Günlüklerden Saunalara, ıslak imzalardan borulara, mızrağın delik deşik ettiği çuvalı konuşageliyoruz son birkaç yıldır. Birbirinin kopyası olayları hafızalarımızda tutmakta zorlansak da yaratıcılıktan uzak yönetmenler aynı film karelerini gözümüzün içine sokmakta bir beis görmüyorlar. Güneşin doğup batması gibi. Cuntacı yapılanmalar hem kendi yörüngelerinde hem de Genelkurmay’ın etrafında dönmeye devam ededursun, ülke üzerinde dolaştırdıkları karabulutların bir türlü yağmur olup yağamaması, şimşek olup çakamaması tek tesellimiz. Ama nereye kadar?

80’ler ve 90’larda adına mafya denen “sivil” suç örgütlerine o kadar alıştırılmıştık ki, 2000’lerin bu yeni konseptine adapte olmakta zorlanıyoruz. Batırılan bankalarda siyasetçilerle birlikte onların isimleri geçerdi; ihalelerde, yolsuzluklarda, kafalara sıkılan kurşunlarda, intiharlarda hep onların parmak izleri yer alırdı. Çoğunun üzerine bile gidilemezdi. Artık “sivil mafya”ların yerlerinde yeller esiyor ama oluşan boşluğu doldurmaya çalışanların yetişmiş insan unsuru sorunu çektikleri de ortada. Subayların işini binbaşılar, albaylar yerine getiriyor; “Asker dediğin kafasına sıkar!” özdeyişini yerine getirebilecek vatan evladı bulmakta zorlanılıyor. Bilgisayar kayıtları doğru düzgün silinemiyor; silahları saklamaya yarayan toprak yeter derecede derin kazılamıyor; belgeler ıslak ıslak etrafta dolaşıyor; günlükler, borular, dinamitler, kafesler sofistike yöntemlerle hasıraltı edilemiyor.
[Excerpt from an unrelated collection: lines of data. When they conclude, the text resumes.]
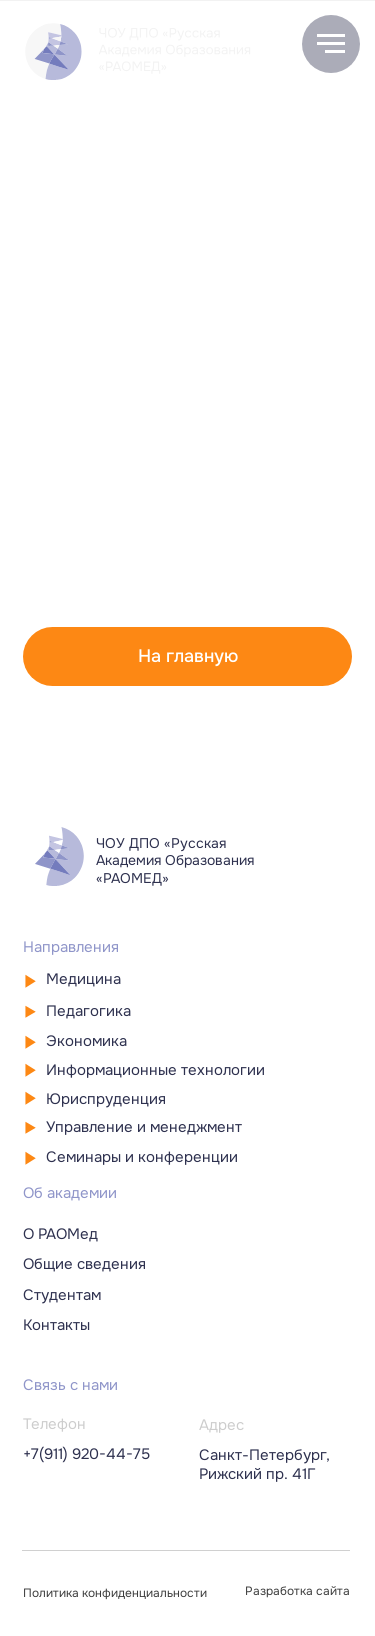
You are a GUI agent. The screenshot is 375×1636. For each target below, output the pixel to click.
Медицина (83, 979)
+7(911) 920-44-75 (86, 1454)
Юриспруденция (106, 1099)
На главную (188, 656)
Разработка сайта (297, 1591)
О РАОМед (60, 1234)
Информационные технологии (155, 1070)
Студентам (62, 1295)
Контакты (56, 1325)
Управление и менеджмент (144, 1127)
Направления (71, 947)
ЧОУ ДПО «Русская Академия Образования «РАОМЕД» (175, 860)
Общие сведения (84, 1264)
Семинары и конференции (142, 1157)
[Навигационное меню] (331, 44)
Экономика (86, 1041)
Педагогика (88, 1011)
Buna mukabil, 27 Nisan muhtırasından bu yana en çok konu edilen şey ordunun itibarı. Ordu kendi itibarını bunlar kadar düşünüp düşünmediğini kör göze parmağım şeklinde deklare ededursun, kamuoyu mezkûr kurumun hep mantıklı açıklamalar yapması gerektiğine inandırılmaya çalışılıyor. “Çürük elmalar”ın temizlenmesi beklentisi, tüm yapılabileceklerin üzerini kara basan gibi örtüyor adeta. Oruçreis’ten atılan toplar, Arınç’a suikast planına ilişkin açıklamalarla birleşip “asimetrik” bir güzergâhta ilerlerken, mezkûr kurumun ruhaniyeti ile yaşanılagelen icraatlarını birbirinden ayırmayı marifet sayıyor birileri.

“Biz kendimizi değiştirmedikçe, Allah da bizi değiştirmeyecek.” yasası işlemeye devam ediyor; “Militarizm sorgulanmadıkça bunları yaşamaya devam edeceksiniz!” dercesine!

Boruları su tahliye amacıyla, kafesleri kuş sevgisinden ötürü, not kağıtlarını ezber çalışmaları için kullanmadıklarını bildiğimiz silahlı güruhun hesap vermesi; hesap vermesi gerekenlerin açığa alınması; açığa alması gerekenlerin cesareti, yargılaması gerekenlerin suskunluğunu konuşamadan, cepheden atıp tutan, tehditler savuran ama bunca olup bitene elle tutulur açıklama getiremeyenler “terbiyeye”, “tutarlılığa”, “onur kurtarmaya” davet ediliyor hep.

‘Elden başka ne gelir?’ psikozunu besleyen saiklerin bozuk itikatların uzantısı bir çözümsüzlük girdabı olduğunu görmek gerekiyor. “Tevilli ikrar”ların hesabını sorması ve bu konuda adım atması gerekenlerin, bunu yapamadıkça gün gelip kendi tasfiyelerine yol açacak oltalara takılacakları unutulmamalı. Çekirgenin bu kadar sıçraması karşısında çaresizlik görüntüleri arz edenlerin, akidelerini içinde bulundukları vesayet ilişkisinden kurtarıp, kamu vicdanının arzuladığı ve Allah (c)’ın gün gelip hesabını soracağı adımları atmaları şart.